Résultats Jardibiodiv, créé en 2017 par Mme AUCLERC, a mobilisé divers participants, principalement des enseignants et jardiniers. Les biais observés dans les sciences participatives ont conduit à des adaptations des protocoles notamment via la création, en 2020, d’une application mobile avec l’INRAE de Bordeaux pour faciliter la collecte de données. 7 ans après le lancement, Jardibiodiv, c’est 2100 observations (1438 pots pièges laissés 7 jours), plus de 62.000 individus recensés, répartis dans une vingtaine de groupes d’invertébrés par plus de 230 participants connus.
QUBS, lancé en 2022 en collaboration avec le Muséum National d’Histoire Naturelle et d’autres partenaires. En 2 ans, Qubs c’est 683 sites d’observations, 438 participant-e-s et 4022 invertébrés identifiés. Un forum sur le site de QUBS favorise les échanges entre participants, renforçant leur engagement.
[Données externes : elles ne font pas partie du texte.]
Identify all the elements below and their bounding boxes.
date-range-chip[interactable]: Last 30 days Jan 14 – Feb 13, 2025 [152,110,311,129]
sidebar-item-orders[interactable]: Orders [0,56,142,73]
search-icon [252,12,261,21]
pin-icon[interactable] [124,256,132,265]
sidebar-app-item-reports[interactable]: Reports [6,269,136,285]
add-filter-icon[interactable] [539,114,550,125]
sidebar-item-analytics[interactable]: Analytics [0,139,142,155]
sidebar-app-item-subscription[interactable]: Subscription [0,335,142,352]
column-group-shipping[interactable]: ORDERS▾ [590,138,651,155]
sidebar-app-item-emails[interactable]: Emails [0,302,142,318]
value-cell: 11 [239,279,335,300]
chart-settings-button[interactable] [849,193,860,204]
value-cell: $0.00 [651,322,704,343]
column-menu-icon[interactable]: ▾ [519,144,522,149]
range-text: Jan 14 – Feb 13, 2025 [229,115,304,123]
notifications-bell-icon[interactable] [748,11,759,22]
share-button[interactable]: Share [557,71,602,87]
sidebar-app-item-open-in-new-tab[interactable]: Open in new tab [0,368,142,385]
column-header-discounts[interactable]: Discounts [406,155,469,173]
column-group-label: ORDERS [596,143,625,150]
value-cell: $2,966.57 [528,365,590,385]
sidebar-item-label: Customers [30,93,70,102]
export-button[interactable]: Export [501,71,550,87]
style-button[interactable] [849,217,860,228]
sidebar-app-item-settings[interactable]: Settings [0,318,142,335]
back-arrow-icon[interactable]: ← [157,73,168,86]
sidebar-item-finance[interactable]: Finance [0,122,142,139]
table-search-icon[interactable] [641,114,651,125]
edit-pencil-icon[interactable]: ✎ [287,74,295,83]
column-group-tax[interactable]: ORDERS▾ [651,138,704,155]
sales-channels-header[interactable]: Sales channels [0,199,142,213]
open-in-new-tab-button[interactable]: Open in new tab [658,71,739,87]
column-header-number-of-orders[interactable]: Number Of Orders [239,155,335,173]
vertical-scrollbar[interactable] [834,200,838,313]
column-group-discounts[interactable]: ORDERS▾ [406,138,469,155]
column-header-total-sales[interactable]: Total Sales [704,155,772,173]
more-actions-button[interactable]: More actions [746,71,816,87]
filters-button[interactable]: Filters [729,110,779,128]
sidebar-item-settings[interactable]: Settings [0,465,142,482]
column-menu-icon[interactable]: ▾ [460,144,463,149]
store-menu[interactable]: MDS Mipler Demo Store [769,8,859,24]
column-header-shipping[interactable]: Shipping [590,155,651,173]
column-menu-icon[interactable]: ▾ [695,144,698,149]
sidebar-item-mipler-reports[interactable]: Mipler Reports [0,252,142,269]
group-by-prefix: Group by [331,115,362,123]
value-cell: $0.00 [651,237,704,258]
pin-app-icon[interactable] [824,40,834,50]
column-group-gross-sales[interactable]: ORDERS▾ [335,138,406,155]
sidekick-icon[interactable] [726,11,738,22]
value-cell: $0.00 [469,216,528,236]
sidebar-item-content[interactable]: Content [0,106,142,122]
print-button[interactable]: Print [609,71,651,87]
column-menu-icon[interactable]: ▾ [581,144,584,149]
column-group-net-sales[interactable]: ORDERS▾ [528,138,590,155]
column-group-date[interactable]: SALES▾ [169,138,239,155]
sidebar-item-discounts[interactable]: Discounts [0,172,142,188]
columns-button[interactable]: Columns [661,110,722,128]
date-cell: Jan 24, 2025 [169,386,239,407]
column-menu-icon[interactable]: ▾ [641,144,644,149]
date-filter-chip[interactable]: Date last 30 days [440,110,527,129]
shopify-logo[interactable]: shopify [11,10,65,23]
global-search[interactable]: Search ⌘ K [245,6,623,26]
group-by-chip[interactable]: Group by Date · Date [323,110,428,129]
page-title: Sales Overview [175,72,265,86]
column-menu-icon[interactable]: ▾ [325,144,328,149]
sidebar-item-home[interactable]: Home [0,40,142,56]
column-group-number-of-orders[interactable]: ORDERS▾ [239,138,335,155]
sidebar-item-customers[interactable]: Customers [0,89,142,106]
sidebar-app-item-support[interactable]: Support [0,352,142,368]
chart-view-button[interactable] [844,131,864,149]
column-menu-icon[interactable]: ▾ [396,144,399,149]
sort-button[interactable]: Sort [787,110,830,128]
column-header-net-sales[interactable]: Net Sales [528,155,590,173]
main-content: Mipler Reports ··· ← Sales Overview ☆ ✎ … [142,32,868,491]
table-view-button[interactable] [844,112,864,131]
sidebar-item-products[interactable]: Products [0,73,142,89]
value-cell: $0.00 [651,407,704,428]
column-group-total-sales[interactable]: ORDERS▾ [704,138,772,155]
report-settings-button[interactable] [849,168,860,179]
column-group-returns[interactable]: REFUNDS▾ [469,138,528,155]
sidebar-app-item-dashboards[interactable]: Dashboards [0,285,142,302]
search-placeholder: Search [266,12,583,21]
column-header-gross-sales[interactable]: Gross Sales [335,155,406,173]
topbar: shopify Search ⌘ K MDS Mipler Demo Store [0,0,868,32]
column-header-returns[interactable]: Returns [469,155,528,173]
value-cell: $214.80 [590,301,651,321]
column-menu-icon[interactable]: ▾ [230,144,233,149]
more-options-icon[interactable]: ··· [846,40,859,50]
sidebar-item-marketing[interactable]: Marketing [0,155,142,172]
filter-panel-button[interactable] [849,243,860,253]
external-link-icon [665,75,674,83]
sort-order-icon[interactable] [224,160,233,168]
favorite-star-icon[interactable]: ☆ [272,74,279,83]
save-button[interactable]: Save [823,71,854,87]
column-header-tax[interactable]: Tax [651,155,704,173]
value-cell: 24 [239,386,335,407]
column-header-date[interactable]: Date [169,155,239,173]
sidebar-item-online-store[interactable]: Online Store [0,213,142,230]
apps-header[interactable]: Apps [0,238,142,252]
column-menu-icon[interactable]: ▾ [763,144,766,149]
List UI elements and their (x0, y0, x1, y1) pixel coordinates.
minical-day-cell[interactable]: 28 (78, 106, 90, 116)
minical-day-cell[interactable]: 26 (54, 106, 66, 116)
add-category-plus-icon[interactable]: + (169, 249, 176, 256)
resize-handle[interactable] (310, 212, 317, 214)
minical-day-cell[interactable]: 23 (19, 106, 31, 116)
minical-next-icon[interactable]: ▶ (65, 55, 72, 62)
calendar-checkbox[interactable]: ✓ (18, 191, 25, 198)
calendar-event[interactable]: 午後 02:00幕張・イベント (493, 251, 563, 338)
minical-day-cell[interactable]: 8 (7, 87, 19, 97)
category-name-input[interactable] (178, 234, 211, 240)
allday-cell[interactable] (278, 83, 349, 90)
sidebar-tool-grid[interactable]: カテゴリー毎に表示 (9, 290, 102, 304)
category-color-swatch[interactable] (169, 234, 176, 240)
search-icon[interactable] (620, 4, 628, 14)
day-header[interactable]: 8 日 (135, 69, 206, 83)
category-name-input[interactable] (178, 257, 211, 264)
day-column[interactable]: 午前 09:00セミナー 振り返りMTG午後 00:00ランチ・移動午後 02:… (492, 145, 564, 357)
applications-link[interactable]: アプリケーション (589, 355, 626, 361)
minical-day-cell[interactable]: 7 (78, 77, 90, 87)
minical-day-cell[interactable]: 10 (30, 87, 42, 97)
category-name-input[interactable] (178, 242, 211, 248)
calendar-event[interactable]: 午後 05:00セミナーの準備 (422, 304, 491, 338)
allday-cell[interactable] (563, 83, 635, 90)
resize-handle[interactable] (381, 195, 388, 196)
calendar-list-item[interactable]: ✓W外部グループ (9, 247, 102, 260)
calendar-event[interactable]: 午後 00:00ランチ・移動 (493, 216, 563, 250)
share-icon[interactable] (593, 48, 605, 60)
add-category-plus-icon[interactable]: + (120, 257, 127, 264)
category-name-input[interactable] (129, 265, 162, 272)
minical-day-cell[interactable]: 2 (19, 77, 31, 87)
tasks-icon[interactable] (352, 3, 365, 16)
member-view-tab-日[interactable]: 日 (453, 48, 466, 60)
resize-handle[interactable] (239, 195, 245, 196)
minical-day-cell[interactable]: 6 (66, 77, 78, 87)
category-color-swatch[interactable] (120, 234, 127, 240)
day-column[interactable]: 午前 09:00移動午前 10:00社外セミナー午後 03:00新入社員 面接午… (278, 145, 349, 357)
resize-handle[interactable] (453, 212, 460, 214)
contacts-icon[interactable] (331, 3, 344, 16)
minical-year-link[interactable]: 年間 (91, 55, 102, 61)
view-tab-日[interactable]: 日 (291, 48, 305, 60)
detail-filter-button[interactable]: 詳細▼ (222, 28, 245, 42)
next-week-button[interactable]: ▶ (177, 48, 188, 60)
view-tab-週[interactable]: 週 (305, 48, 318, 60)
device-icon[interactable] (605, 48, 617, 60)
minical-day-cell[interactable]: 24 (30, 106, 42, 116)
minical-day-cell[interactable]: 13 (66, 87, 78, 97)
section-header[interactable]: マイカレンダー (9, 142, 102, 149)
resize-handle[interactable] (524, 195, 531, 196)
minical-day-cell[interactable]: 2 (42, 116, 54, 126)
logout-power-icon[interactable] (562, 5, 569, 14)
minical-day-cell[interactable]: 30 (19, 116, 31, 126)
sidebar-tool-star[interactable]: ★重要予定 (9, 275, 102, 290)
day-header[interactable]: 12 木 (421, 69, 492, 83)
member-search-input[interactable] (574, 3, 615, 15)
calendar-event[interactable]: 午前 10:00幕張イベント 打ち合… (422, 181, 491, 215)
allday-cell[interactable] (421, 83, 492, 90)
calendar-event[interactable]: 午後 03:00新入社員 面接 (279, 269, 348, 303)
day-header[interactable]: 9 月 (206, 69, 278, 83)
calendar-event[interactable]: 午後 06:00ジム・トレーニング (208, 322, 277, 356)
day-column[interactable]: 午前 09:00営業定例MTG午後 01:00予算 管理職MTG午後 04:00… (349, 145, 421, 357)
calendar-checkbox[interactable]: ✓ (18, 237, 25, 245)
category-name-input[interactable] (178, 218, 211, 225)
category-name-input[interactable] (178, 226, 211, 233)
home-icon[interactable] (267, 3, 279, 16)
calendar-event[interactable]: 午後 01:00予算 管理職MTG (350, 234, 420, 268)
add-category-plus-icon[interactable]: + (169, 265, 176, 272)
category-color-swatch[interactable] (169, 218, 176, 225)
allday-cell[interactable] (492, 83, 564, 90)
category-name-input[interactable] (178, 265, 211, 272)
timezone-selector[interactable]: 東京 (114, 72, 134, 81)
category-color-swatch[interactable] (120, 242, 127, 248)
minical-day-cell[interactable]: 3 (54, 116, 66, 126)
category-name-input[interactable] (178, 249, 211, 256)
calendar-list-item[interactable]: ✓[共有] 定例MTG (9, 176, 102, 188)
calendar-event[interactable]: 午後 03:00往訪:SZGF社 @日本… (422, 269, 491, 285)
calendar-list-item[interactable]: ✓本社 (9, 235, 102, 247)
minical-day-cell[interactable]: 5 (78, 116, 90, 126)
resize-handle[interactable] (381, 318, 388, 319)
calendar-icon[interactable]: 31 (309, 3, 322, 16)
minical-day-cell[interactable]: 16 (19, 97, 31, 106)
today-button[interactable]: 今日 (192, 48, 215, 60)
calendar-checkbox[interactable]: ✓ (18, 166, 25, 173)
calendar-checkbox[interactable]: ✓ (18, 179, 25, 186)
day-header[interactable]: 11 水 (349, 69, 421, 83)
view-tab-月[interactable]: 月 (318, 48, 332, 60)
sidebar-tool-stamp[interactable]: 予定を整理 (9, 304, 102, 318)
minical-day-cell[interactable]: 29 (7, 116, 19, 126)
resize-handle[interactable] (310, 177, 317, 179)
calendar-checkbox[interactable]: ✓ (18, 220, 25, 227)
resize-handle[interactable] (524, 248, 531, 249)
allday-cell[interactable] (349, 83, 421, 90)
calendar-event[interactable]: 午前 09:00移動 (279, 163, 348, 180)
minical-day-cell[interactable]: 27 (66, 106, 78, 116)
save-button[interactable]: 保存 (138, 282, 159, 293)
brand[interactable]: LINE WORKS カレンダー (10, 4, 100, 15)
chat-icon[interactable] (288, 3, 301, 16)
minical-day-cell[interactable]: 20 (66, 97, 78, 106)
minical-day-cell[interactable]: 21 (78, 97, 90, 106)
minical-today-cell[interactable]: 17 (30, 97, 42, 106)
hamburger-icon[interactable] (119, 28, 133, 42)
Être proche des participants permet le partage des connaissances et favorise leur implication. Ces programmes ont également suscité des réflexions sur la présence des invertébrés en hiver (notamment dans les jardins privés ou partagés) sont désormais mieux reconnus dans les publications scientifiques, valorisant ainsi les contributions des chercheurs et des participants.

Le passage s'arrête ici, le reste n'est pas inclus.